As a rudderless opposition struggles to contest his supremacist ideology or dent his popularity, Modi’s radicalization of India’s Hindu majority looks set to continue unchallenged. In the worst case scenario, the nation’s institutions would become entirely captured, the constitution rewritten, the Parliament reduced to an ornamental façade of democracy, and elections transformed into a ritual for validating the hegemonic power of Hindutva.
Indians’ deeply ingrained democratic instincts and the nation’s extraordinary diversity provide some counter currents to the political and cultural homogeneity that Modi’s illiberalism seeks to impose. But recent elections suggest the politics of Hindutva is prevailing nonetheless. In contests held across five states, the BJP triumphed in four when the results were announced this month. The fifth was won by a party that subscribes to a softer version of Hindutva and studiously avoids speaking up for minority rights.
The most spectacular of the BJP’s victories was in Uttar Pradesh, India’s most populous state. Its chief minister, Yogi Adityanath, a saffron-clad monk-cum-politician, has built his career on encouraging the persecution of Muslims. A BJP hardliner who makes Modi look like a liberal, Adityanath rose to power on the back of a vigilante Hindu army with a long history of violence and sectarian incitements. In January, he framed the election as a fight between “80 percent and 20 percent,” a thinly veiled reference to Uttar Pradesh’s religious makeup. Armed with fresh validation for his politics of hate, he is now seen as a potential future prime minister.
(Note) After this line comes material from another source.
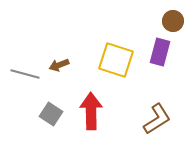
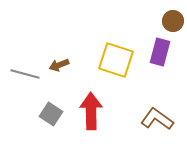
brown L-shape: rotated 112 degrees counterclockwise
In his victory speech, Modi declared “2022 has decided 2024,” referring to the national election in two years. But with Hindutva on the ascent, it may have decided the fate of India’s secular republic as well.
Debasish Roy Chowdhury is co-author of To Kill A Democracy: India’s Passage To Despotism.
These articles never really seem to give me a sense of the will of the people in India, with regard to the question of what percentage of people prefer a secular state and what percentage prefer an officially Hindu one.
The language used also seems selectively inflammatory - Indian is described as potentially "Hindu Supremacist" but Pakistan is seldom described as "Muslim Supremacist," though by any definition it is. Israel is not often described as "Jewish Supremacist," although it is that, and the nations of Europe, with their state religions, however nominal they may be, are not generally referred to as "Christian Supremacist."
All this is to say, what the Hindutva crowd wants doesn't seem much removed from international norms, and I'm never quite sure why I'm expected to feel that the refined preferences of the Westernized founding elite must carry the day forever.
So identity politics have come to India. Wow, I guess identity politics are 'bad' in India, but 'good' in the USA.